Ha venido sosteniendo esta Sala, de tiempo atrás, que la posibilidad de estudiar acciones de tutela contra decisiones adoptadas en el interior de procesos judiciales, de manera excepcional y subsidiaria, sólo está autorizada cuando se conculquen en forma evidente, por parte de los jueces, derechos de rango superior, pues al desarrollar las garantías constitucionales, ha enfatizado que deben prevalecer los principios de seguridad jurídica y cosa juzgada, por ser valores preponderantes que permiten alcanzar los fines esenciales del Estado.

Lo anterior, por cuanto, siguiendo los postulados del Estado Social de Derecho, la certeza de los asociados respecto de la resolución de sus diferencias ante las autoridades competentes, no puede ser resquebrajada por meras discrepancias de quienes resultaron vencidos en los trámites procesales o por discusiones de índole legal. Por ello, el recuso constitucional no puede constituirse en pretexto para abolir la independencia del Juez, pues esta también tiene rango superior.

Dicho mecanismo constitucional tiene un carácter excepcional, delimitado por la Constitución Política, de suerte que la resolución de asuntos de tipo legal, o el desacuerdo de las partes frente a una decisión judicial, no hacen parte de su órbita, es decir, escapan al ámbito propio de esta acción. La tutela contra decisiones judiciales está sujeta a casos concretos y excepcionales, en los que, por las actuaciones u omisiones de los jueces, se transgredan, en forma evidente, derechos de rango superior.
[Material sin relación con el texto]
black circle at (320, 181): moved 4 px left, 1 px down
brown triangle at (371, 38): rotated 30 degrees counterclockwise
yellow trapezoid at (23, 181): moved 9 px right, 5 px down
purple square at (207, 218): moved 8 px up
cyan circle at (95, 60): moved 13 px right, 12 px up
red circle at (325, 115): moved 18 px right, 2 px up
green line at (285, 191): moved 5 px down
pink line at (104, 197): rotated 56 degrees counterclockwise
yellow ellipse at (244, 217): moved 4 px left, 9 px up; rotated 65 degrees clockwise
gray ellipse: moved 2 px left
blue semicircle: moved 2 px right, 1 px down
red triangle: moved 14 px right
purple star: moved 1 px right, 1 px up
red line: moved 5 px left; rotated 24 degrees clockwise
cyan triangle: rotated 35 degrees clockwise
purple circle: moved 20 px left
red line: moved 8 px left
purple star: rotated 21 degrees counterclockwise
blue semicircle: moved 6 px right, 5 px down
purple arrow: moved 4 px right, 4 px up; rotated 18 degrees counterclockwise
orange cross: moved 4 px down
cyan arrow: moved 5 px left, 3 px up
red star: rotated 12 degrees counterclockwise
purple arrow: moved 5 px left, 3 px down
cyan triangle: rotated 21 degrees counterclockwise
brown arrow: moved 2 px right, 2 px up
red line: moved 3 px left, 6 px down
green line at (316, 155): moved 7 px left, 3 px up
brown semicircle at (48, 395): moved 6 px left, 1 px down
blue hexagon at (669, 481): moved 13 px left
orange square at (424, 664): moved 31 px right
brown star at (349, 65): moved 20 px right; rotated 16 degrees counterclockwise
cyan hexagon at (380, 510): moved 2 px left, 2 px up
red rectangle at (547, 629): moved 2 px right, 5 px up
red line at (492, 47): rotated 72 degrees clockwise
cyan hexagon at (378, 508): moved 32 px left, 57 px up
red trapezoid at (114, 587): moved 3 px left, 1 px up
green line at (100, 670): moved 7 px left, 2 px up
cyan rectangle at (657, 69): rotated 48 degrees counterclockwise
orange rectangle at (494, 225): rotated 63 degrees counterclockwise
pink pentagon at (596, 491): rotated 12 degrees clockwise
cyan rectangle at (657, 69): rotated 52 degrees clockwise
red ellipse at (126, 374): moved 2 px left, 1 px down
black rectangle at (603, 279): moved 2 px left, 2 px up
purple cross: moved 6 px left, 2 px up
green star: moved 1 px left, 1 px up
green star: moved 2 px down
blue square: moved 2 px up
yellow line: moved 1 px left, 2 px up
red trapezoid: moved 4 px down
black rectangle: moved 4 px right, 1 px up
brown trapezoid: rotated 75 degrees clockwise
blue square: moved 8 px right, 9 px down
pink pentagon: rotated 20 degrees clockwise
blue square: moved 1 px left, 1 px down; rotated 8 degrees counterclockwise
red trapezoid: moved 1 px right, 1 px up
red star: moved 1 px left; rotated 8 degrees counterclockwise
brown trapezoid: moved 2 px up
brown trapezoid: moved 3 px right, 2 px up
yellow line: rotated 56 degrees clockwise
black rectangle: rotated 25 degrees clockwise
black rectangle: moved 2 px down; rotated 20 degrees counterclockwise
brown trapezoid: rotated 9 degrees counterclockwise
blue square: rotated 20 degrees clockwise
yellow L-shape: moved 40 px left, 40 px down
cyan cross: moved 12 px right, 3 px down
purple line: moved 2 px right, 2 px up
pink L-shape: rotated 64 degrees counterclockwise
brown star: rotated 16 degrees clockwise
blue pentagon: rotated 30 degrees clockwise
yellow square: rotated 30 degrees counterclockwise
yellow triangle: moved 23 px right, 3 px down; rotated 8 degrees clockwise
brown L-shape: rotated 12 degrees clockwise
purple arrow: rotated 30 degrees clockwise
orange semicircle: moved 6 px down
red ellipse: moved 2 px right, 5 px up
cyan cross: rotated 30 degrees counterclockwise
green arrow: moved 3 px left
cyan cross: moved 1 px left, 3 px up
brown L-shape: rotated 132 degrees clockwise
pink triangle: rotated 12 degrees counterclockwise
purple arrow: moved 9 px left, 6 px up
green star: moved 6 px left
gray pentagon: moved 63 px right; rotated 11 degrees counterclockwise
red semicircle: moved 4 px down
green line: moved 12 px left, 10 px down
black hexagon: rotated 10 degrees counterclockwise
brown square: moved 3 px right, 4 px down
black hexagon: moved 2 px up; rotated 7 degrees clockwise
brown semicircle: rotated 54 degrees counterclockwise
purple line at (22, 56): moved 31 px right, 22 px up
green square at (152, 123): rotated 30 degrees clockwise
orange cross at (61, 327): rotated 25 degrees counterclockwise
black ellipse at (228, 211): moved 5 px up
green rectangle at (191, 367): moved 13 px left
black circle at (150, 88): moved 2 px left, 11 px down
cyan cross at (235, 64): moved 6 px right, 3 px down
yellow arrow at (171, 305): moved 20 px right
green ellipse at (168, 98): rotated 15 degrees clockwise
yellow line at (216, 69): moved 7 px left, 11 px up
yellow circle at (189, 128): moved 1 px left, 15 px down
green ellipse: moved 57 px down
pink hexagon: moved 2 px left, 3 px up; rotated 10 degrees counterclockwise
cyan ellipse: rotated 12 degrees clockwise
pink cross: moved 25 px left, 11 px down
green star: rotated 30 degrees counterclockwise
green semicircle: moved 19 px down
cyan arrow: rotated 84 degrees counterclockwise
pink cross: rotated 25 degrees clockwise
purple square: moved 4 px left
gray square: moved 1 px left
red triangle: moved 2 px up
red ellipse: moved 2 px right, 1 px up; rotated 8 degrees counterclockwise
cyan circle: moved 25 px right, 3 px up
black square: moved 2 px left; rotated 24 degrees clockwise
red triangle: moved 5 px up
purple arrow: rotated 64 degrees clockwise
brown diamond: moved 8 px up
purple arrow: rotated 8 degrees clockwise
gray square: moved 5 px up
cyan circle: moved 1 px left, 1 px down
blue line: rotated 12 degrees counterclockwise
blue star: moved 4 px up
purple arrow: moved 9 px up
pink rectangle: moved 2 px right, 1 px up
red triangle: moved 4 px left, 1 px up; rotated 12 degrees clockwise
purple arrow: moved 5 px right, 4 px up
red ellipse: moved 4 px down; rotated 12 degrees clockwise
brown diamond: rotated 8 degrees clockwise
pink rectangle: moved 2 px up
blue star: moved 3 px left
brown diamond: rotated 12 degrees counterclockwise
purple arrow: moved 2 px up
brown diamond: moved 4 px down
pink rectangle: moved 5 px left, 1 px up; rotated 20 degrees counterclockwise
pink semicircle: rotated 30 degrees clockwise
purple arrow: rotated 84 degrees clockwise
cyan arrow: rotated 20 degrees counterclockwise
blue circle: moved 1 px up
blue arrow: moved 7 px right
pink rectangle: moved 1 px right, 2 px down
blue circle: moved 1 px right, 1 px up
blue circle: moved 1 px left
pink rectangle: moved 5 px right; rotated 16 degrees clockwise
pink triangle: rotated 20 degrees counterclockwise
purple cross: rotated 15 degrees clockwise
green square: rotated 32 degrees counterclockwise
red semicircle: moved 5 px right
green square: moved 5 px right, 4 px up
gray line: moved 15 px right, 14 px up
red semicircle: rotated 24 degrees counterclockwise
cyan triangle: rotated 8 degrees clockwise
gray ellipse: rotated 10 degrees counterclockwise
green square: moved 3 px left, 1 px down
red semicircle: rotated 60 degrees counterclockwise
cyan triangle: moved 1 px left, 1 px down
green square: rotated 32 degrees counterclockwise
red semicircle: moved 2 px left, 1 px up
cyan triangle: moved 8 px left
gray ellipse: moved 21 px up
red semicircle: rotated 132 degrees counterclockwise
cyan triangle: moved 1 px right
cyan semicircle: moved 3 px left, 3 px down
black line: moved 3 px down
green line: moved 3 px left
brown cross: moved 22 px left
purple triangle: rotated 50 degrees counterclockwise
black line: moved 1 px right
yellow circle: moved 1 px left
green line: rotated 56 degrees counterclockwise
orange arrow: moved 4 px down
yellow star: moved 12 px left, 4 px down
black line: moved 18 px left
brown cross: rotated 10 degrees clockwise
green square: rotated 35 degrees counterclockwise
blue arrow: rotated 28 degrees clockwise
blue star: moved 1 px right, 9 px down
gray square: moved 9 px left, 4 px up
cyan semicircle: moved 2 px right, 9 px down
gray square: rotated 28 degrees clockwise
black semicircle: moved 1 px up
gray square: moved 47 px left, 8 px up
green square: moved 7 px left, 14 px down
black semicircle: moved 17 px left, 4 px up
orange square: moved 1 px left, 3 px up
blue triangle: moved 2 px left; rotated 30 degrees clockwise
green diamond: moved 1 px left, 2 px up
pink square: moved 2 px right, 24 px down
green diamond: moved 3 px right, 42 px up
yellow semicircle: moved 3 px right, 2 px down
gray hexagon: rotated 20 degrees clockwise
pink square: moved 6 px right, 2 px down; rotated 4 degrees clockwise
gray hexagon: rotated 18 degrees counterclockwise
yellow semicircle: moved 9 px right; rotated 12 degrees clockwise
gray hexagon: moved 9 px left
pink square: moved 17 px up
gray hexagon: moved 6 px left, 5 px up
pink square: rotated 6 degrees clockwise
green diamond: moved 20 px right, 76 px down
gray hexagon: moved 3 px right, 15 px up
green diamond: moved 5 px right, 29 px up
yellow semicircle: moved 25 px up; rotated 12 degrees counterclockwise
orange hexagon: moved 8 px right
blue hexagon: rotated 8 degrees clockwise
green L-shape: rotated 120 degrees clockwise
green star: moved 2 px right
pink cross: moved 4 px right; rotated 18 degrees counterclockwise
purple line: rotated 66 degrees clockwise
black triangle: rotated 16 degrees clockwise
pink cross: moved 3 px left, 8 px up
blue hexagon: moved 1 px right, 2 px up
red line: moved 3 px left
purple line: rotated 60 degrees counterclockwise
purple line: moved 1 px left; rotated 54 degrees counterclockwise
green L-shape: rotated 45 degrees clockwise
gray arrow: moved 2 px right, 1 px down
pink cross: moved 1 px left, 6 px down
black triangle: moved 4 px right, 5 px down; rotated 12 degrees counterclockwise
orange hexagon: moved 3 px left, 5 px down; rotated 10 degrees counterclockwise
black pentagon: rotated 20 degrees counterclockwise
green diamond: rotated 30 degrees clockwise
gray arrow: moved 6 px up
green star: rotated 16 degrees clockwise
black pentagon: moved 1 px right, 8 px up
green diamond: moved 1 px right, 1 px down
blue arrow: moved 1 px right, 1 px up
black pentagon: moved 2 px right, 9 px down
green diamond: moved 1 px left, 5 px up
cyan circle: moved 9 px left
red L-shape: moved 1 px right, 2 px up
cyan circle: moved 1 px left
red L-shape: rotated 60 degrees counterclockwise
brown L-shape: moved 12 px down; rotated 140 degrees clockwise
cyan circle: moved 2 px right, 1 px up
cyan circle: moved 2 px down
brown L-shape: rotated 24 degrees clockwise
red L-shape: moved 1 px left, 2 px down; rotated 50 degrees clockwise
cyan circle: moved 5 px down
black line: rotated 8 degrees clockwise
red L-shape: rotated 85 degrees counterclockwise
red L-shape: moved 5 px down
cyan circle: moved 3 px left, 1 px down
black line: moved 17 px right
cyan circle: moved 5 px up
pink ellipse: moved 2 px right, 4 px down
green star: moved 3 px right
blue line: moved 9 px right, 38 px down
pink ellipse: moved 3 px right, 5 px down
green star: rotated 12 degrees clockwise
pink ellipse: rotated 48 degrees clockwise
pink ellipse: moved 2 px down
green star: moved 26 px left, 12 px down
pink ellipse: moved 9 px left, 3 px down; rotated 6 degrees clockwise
Frente al asunto sometido a examen, considera esta Corporación que no existió el quebrantamiento de los derechos fundamentales alegados por la entidad actora, por las siguientes razones: La demanda que motiva esta tutela, es una acción ordinaria laboral que interpuso Luis Alfonso Arango Zuluaga y otros contra la sociedad Inversiones e Ingenieros Orientales Ltda., como «dueños de la Unidad Residencial El Danubio» para que se declarara la existencia de un contrato de trabajo con cada uno de ellos, y se condenara al pago de derechos laborales; por auto de fecha 25 de septiembre de 2000, el Juzgado integró como litisconsortes necesarios a 290 personas que relacionó en esa providencia, por figurar como copropietarios de la Unidad Residencial El Danubio;

Posteriormente, mediante el auto de fecha 22 de mayo de 2014 aquí censurado, aclaró que quienes eran dueñas de apartamentos de esa unidad residencial eran litisconsortes facultativos y no necesarios como se había dicho, dispuso excluir de la demanda a 43 de esos litisconsortes facultativos porque no eran propietarios de inmuebles de dicha copropiedad para cuando ocurrieron los hechos que motivaron la demanda laboral, y ordenó al apoderado de Inversiones e Ingenieros Orientales Ltda., aportar la dirección de notificación de 114 de los litisconsortes, para efectos de notificación, o pedir su emplazamiento.

Esta decisión, y las consideraciones que le precedieron, en manera alguna puede considerarse violatoria de los derechos fundamentales reclamados, sino que asomó como resultado juicioso y razonado de la cuestión fáctica que tenía al frente el fallador ordinario, quien encontró la necesidad de aclarar, y enderezar el procedimiento, para evitar eventuales nulidades como lo argumentó, ya que, continuar el proceso con personas que no debieron acudir a él como demandadas, según lo consideró, sí sería violatorio de sus derechos fundamentales.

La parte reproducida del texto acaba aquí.